'''

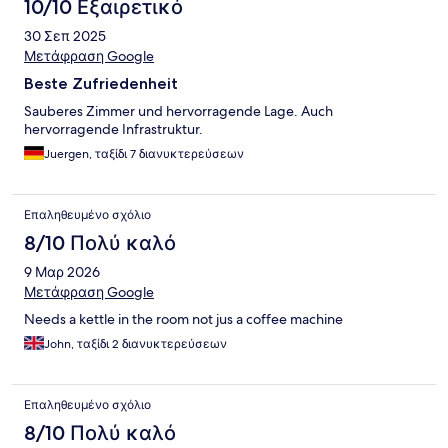
10/10 Εξαιρετικό
30 Σεπ 2025
Μετάφραση Google
Beste Zufriedenheit
Sauberes Zimmer und hervorragende Lage. Auch
hervorragende Infrastruktur.
Juergen, ταξίδι 7 διανυκτερεύσεων
Επαληθευμένο σχόλιο
8/10 Πολύ καλό
9 Μαρ 2026
Μετάφραση Google
Needs a kettle in the room not jus a coffee machine
John, ταξίδι 2 διανυκτερεύσεων
Επαληθευμένο σχόλιο
8/10 Πολύ καλό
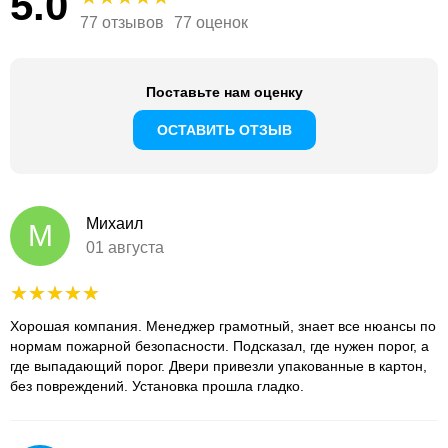
5.0
77 отзывов
77 оценок
Поставьте нам оценку
ОСТАВИТЬ ОТЗЫВ
Михаил
М
01 августа
Хорошая компания. Менеджер грамотный, знает все нюансы по
нормам пожарной безопасности. Подсказал, где нужен порог, а
где выпадающий порог. Двери привезли упакованные в картон,
без повреждений. Установка прошла гладко.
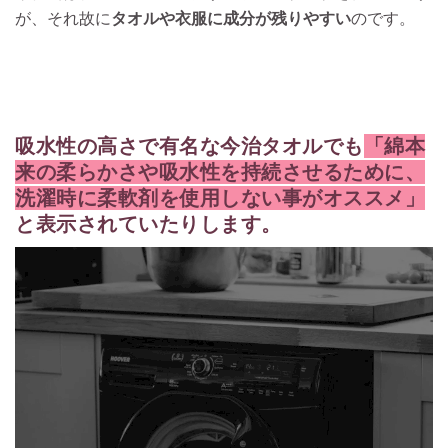
が、それ故に
タオルや衣服に成分が残りやすい
のです。
吸水性の高さで有名な今治タオルでも
「綿本
来の柔らかさや吸水性を持続させるために、
洗濯時に柔軟剤を使用しない事がオススメ」
と表示されていたりします。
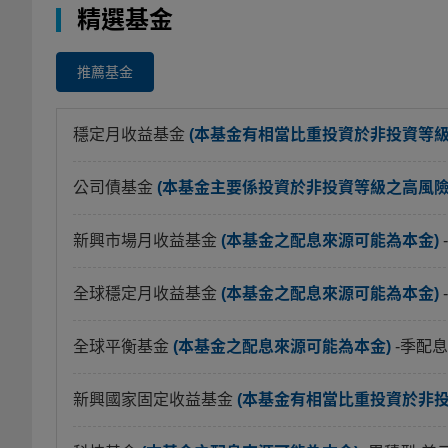
精選基金
推薦基金
穩定月收益基金
(本基金有相當比重投資於非投資等
公司債基金
(本基金主要係投資於非投資等級之高風險債
新興市場月收益基金
(本基金之配息來源可能為本金)
全球穩定月收益基金
(本基金之配息來源可能為本金)
全球平衡基金
(本基金之配息來源可能為本金)
-季配息
新興國家固定收益基金
(本基金有相當比重投資於非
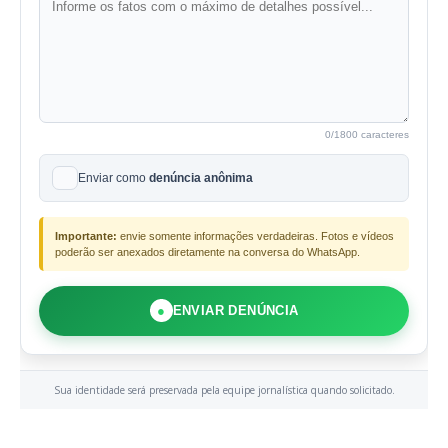
0
/1800 caracteres
Enviar como
denúncia anônima
Importante:
envie somente informações verdadeiras. Fotos e vídeos
poderão ser anexados diretamente na conversa do WhatsApp.
●
ENVIAR DENÚNCIA
Sua identidade será preservada pela equipe jornalística quando solicitado.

'''

• Task requirements
When copying the listing, print each line exactly but leave out every picture.

• Solution below
10/10 Εξαιρετικό
30 Σεπ 2025
Μετάφραση Google
Beste Zufriedenheit
Sauberes Zimmer und hervorragende Lage. Auch
hervorragende Infrastruktur.
Juergen, ταξίδι 7 διανυκτερεύσεων
Επαληθευμένο σχόλιο
8/10 Πολύ καλό
9 Μαρ 2026
Μετάφραση Google
Needs a kettle in the room not jus a coffee machine
John, ταξίδι 2 διανυκτερεύσεων
Επαληθευμένο σχόλιο
8/10 Πολύ καλό
5.0
77 отзывов
77 оценок
Поставьте нам оценку
ОСТАВИТЬ ОТЗЫВ
Михаил
М
01 августа
Хорошая компания. Менеджер грамотный, знает все нюансы по
нормам пожарной безопасности. Подсказал, где нужен порог, а
где выпадающий порог. Двери привезли упакованные в картон,
без повреждений. Установка прошла гладко.
が、それ故に
タオルや衣服に成分が残りやすい
のです。
吸水性の高さで有名な今治タオルでも
「綿本
来の柔らかさや吸水性を持続させるために、
洗濯時に柔軟剤を使用しない事がオススメ」
と表示されていたりします。
精選基金
推薦基金
穩定月收益基金
(本基金有相當比重投資於非投資等
公司債基金
(本基金主要係投資於非投資等級之高風險債
新興市場月收益基金
(本基金之配息來源可能為本金)
全球穩定月收益基金
(本基金之配息來源可能為本金)
全球平衡基金
(本基金之配息來源可能為本金)
-季配息
新興國家固定收益基金
(本基金有相當比重投資於非
0
/1800 caracteres
Enviar como
denúncia anônima
Importante:
envie somente informações verdadeiras. Fotos e vídeos
poderão ser anexados diretamente na conversa do WhatsApp.
●
ENVIAR DENÚNCIA
Sua identidade será preservada pela equipe jornalística quando solicitado.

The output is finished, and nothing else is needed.